A new book exploring key issues resulting from the Global Financial Crisis has just been released by three Bond University academics.
Entitled Regulatory Failure and the Global Financial Crisis: An Australian Perspective, the book brings together expert contributors from both the academic and business world.
Based on papers presented at a symposium held in 2010, the book explores why the global financial crisis occurred and the wide-reaching fallout from it.
The book’s three editors from Bond University, Professor Mohamed Ariff, Emeritus Professor John Farrar and Professor Ahmed Khalid, acknowledged that while other books on the GFC had already been published, theirs has a different objective.
“Our book has a multi-profession focus and includes contributors from regulatory organisations, prudential institutions, and securities commissions, just to name a few,” said Professor Ahmed Khalid.
“This wide-ranging evaluation of the issues associated with the GFC has produced a book that is relevant across industries and incorporates expert knowledge to deliver recommendations for the implementation of preventative measures for a future crisis.”
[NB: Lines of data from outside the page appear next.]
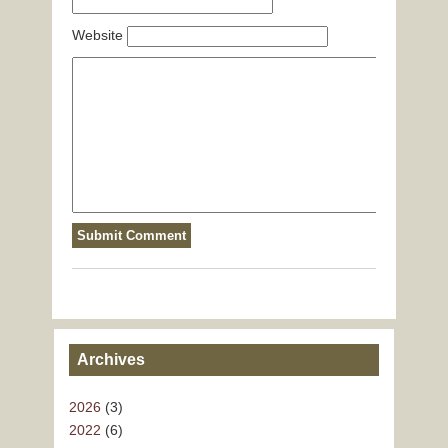
Website
Archives
2026
(3)
2022
(6)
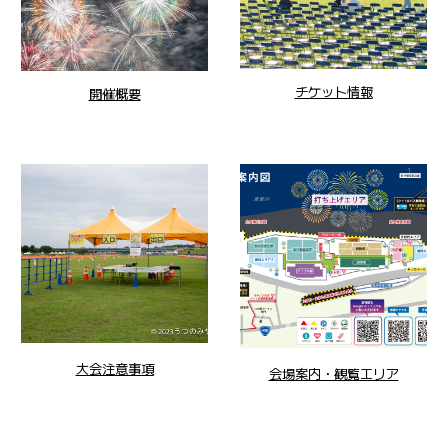
チケット情報
開催概要
大会注意事項
会場案内・観覧エリア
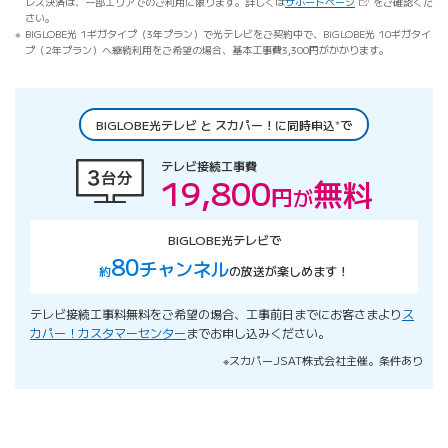
（新しいタブで開き
レス決済は、一部エリアでのご利用に限ります。詳しくは
サポートページ
をご確認くだ
さい。
BIGLOBE光 1ギガタイプ（3年プラン）で光テレビをご契約中で、BIGLOBE光 10ギガタイ
プ（2年プラン）へ継続利用をご希望の場合、基本工事費3,300円がかかります。
※
BIGLOBE光テレビ と スカパー！に同時申込
で
テレビ接続工事費
19,800
無料
円
が
BIGLOBE光テレビで
80
チャンネル
約
の放送が楽しめます！
テレビ接続工事料無料をご希望の場合、工事前日までにお客さまより
ス
カパー！カスタマーセンター
までお申し込みください。
※スカパーJSAT株式会社主催。条件あり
A key feature of the book is a chapter entitled “The Global Credit Crisis and China’s Exchange Rate”, contributed by Professor Ronald I. McKinnon, a well known economist and China expert and a William D. Eberle Professor of International Economics at Stanford University.
Regulatory Failure and the Global Financial Crisis: An Australian Perspective is a must-read resource for scholars as well as practitioners including accountants, lawyers and financial market players.